It’s that time of year again. April fast approaches and with it the scramble to not so much become aware of autism but to be seen to be aware. Like any condition where being aware of it is “cool” there will be the usual Facebook things. For autism for whatever reason the colour of choice is blue. Like cancer awareness, autism awareness is an industry in and of itself.
You can buy blue accessories to show the world how aware you are. Along with any other number of things that really don’t do much for actual autistics at all. The foundation that shall not be named (I have chosen to treat this especially noxious group much like Voldemort is in the Harry Potter universe) will make a very hefty sum of money in April as will many other groups. The raise money for autism trend is spreading so you can buy all sorts of things where a portion of the profits go towards something autism related. The rest of the profits of course are exactly that.

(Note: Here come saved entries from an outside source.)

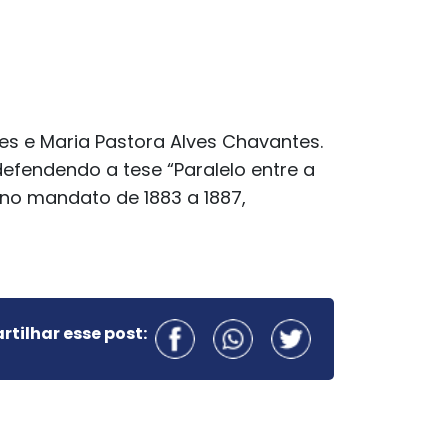
es e Maria Pastora Alves Chavantes.
efendendo a tese “Paralelo entre a
 no mandato de 1883 a 1887,
tilhar esse post:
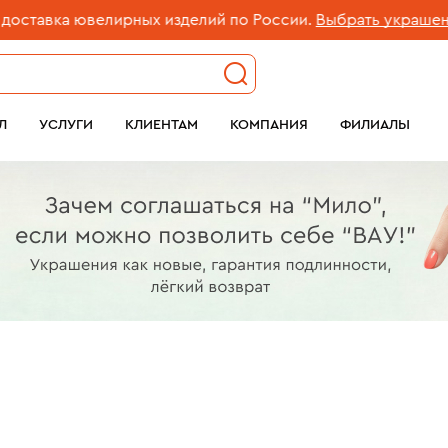
ювелирных изделий по России.
Выбрать украшение
Л
УСЛУГИ
КЛИЕНТАМ
КОМПАНИЯ
ФИЛИАЛЫ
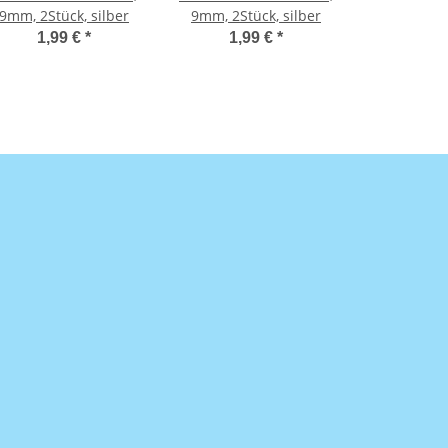
9mm, 2Stück, silber
9mm, 2Stück, silber
1,99 €
*
1,99 €
*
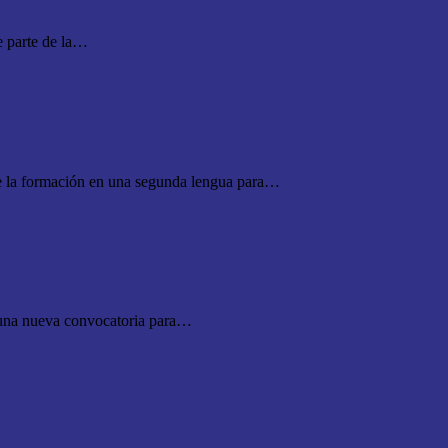
 parte de la…
rmación en una segunda lengua para…
nueva convocatoria para…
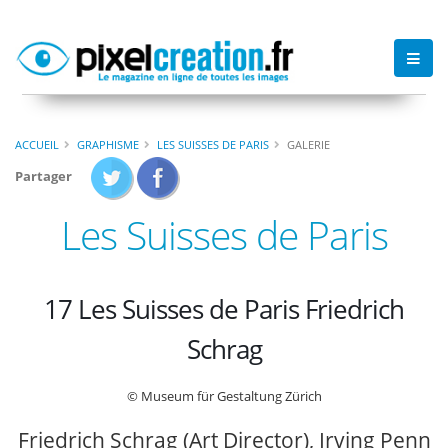
ACCUEIL
GRAPHISME
LES SUISSES DE PARIS
GALERIE
Partager
Les Suisses de Paris
17 Les Suisses de Paris Friedrich
Schrag
© Museum für Gestaltung Zürich
Friedrich Schrag (Art Director), Irving Penn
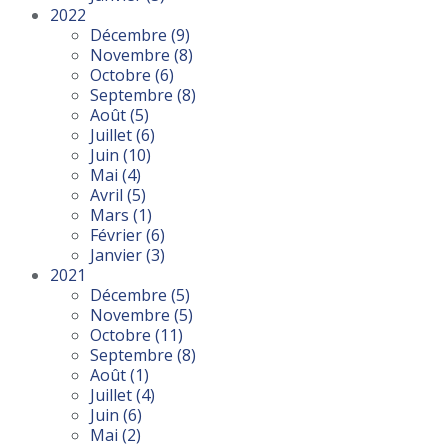
2022
Décembre
(9)
Novembre
(8)
Octobre
(6)
Septembre
(8)
Août
(5)
Juillet
(6)
Juin
(10)
Mai
(4)
Avril
(5)
Mars
(1)
Février
(6)
Janvier
(3)
2021
Décembre
(5)
Novembre
(5)
Octobre
(11)
Septembre
(8)
Août
(1)
Juillet
(4)
Juin
(6)
Mai
(2)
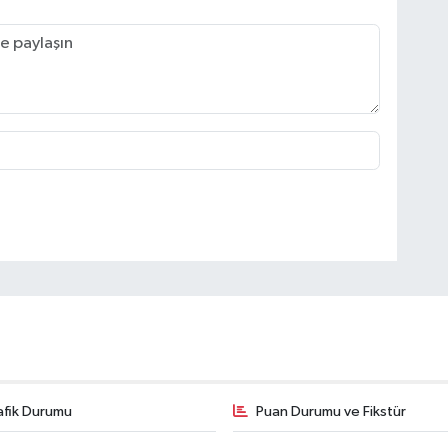
afik Durumu
Puan Durumu ve Fikstür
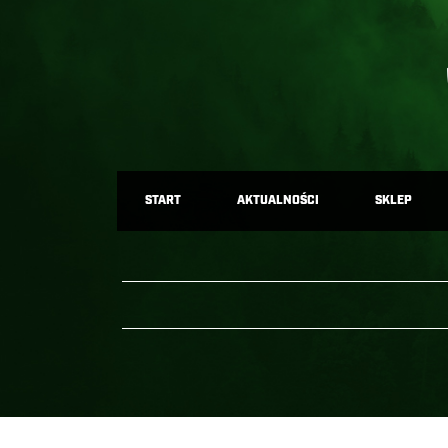
START
AKTUALNOŚCI
SKLEP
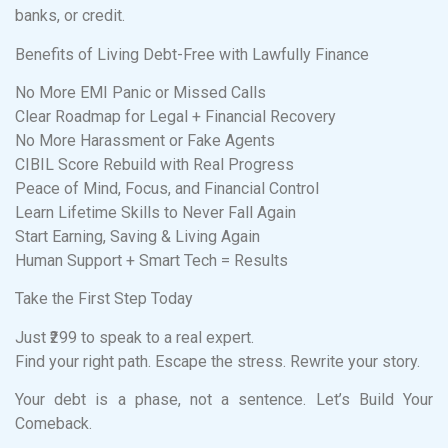
banks, or credit.
Benefits of Living Debt-Free with Lawfully Finance
No More EMI Panic or Missed Calls
Clear Roadmap for Legal + Financial Recovery
No More Harassment or Fake Agents
CIBIL Score Rebuild with Real Progress
Peace of Mind, Focus, and Financial Control
Learn Lifetime Skills to Never Fall Again
Start Earning, Saving & Living Again
Human Support + Smart Tech = Results
Take the First Step Today
Just ₹299 to speak to a real expert.
Find your right path. Escape the stress. Rewrite your story.
Your debt is a phase, not a sentence. Let’s Build Your
Comeback.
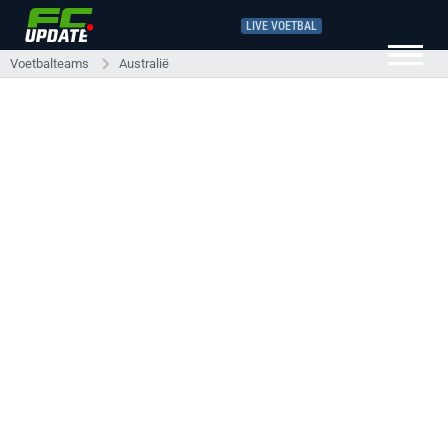
LIVE VOETBAL
Voetbalteams
Australië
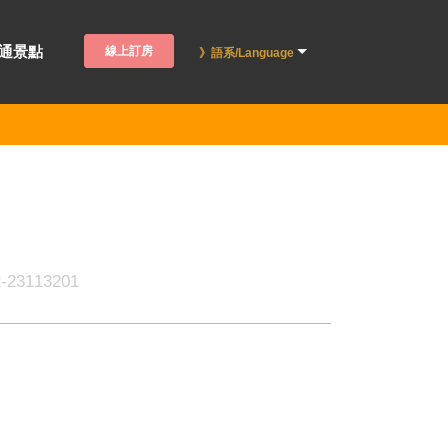
通景點
線上訂房
》語系/Language
113201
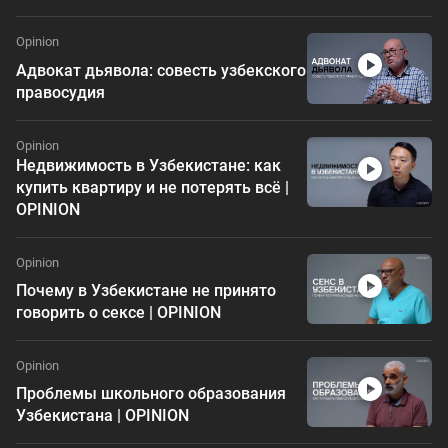
Opinion
Адвокат дьявола: совесть узбекского
правосудия
Opinion
Недвижимость в Узбекистане: как
купить квартиру и не потерять всё |
OPINION
Opinion
Почему в Узбекистане не принято
говорить о сексе | OPINION
Opinion
Проблемы школьного образования
Узбекистана | OPINION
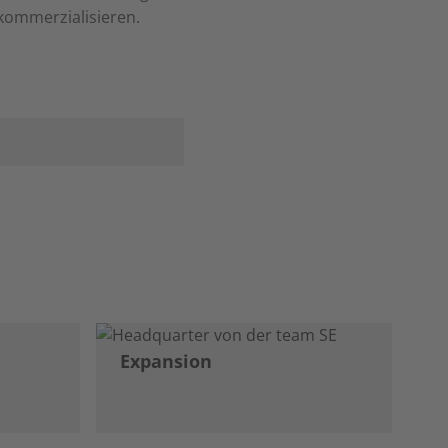
kommerzialisieren.
Expansion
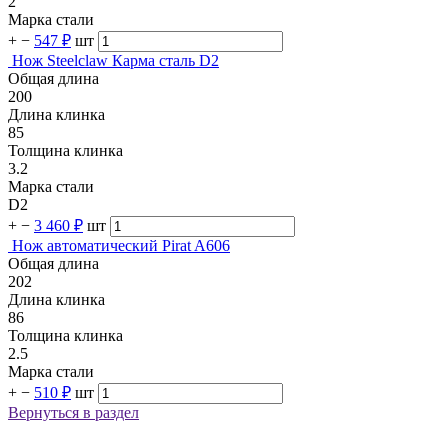
2
Марка стали
+
−
547 ₽
шт
Нож Steelclaw Карма сталь D2
Общая длина
200
Длина клинка
85
Толщина клинка
3.2
Марка стали
D2
+
−
3 460 ₽
шт
Нож автоматический Pirat A606
Общая длина
202
Длина клинка
86
Толщина клинка
2.5
Марка стали
+
−
510 ₽
шт
Вернуться в раздел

Perhaps the most controversial awareness thing right now though was a push to get people to spend two hours being silent with the premise that would give them an idea of what it is to be a non-verbal autistic. It was called The Six Degree Project https://www.facebook.com/TheSixDegreeProject . Proceeds from some dashing scarves – since you can’t have awareness without accessories these days go to the Canadian version of the foundation that shall not be named. While slightly less noxious than the original version that’s the easy thing to object to so let’s get that out of the way and tackle head on why this does nothing for autism awareness.
The ability to speak is only a tiny fraction of communication. It’s communication that is impaired in autism. Over-valuing speech as a component of communication or of autism for that matter is both bad science and a huge step backwards. The ability to produce speech is one of the more straightforward bits of communication. Some do, some don’t and some fall somewhere in between. Autistics experience communication issues of a wide variety far beyond their capacity to produce speech.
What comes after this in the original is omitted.